___ PROVIDED RECORDS

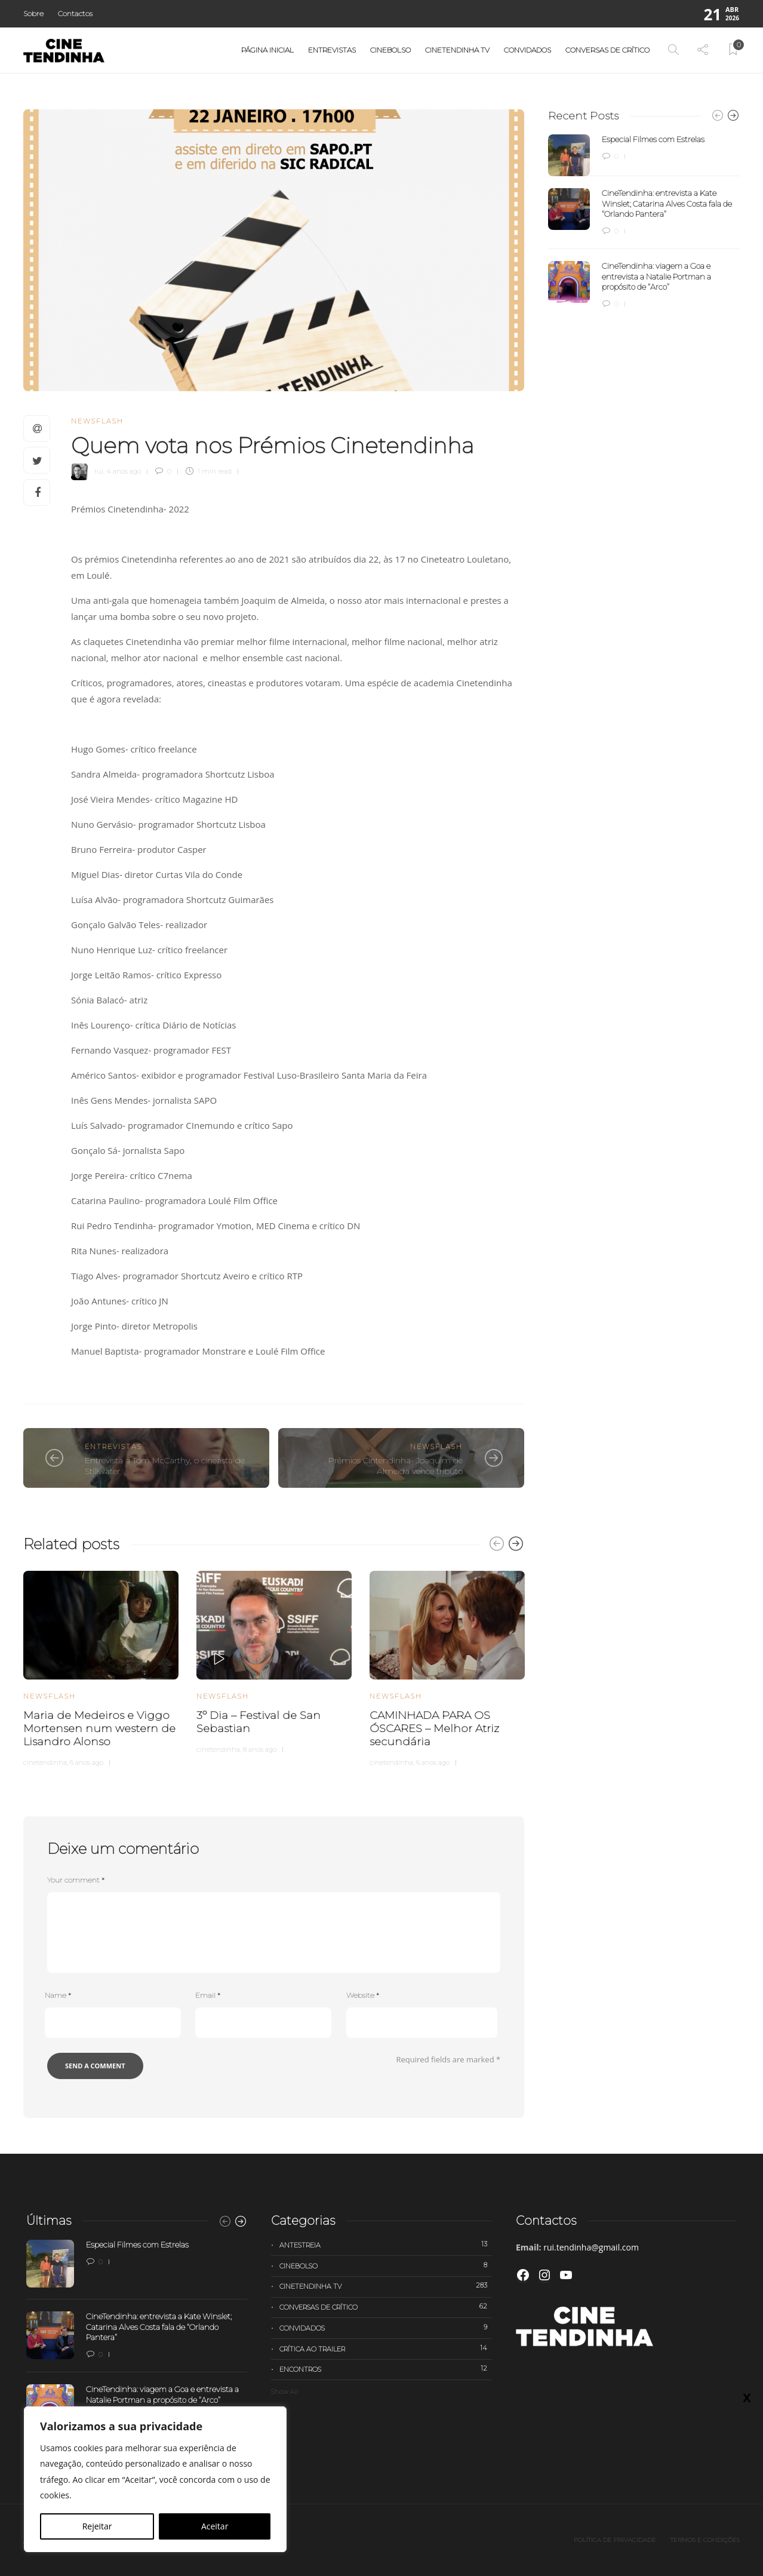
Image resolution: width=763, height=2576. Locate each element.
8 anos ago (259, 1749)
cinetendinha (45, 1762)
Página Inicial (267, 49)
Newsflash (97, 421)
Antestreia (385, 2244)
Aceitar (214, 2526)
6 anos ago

______
___ PROVIDED RECORDS

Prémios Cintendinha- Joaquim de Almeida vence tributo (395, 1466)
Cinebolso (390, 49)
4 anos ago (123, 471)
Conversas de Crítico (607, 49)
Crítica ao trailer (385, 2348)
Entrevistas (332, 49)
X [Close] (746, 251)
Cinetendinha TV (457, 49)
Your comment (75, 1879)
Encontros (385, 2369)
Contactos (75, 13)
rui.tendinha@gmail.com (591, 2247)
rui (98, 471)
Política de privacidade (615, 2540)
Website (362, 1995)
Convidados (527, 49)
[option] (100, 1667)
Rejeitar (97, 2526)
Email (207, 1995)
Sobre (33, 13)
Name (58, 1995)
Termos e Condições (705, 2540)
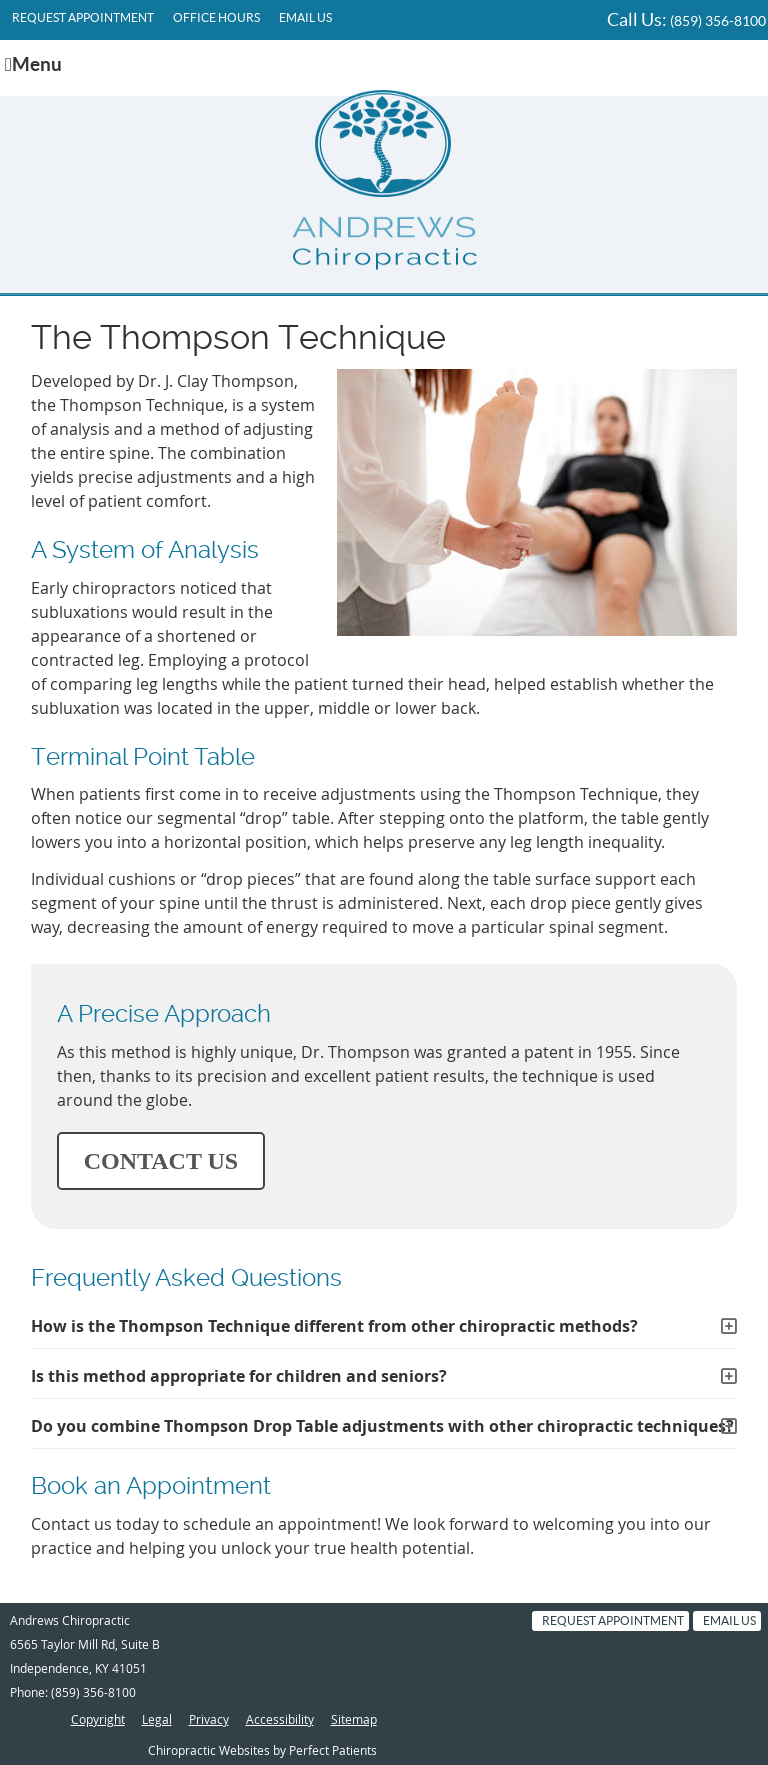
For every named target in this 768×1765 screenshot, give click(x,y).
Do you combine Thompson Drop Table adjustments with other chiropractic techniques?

______

INSTRUCTIONS FOR THE TASK: Although pictures appear among the records above, write out exactly only the lines from the one that has "4 anos ago (123, 471)" through the one that has "Do you combine", and leave the pictures out.

ANSWER TO THIS EXERCISE:
4 anos ago (123, 471)
Conversas de Crítico (607, 49)
Crítica ao trailer (385, 2348)
Entrevistas (332, 49)
X [Close] (746, 251)
Cinetendinha TV (457, 49)
Your comment (75, 1879)
Encontros (385, 2369)
Contactos (75, 13)
rui.tendinha@gmail.com (591, 2247)
rui (98, 471)
Política de privacidade (615, 2540)
Website (362, 1995)
Convidados (527, 49)
[option] (100, 1667)
Rejeitar (97, 2526)
Email (207, 1995)
Sobre (33, 13)
Name (58, 1995)
Termos e Condições (705, 2540)
For every named target in this 768×1765 screenshot, give click(x,y).
Do you combine Thompson Drop Table adjustments with other chiropractic techniques?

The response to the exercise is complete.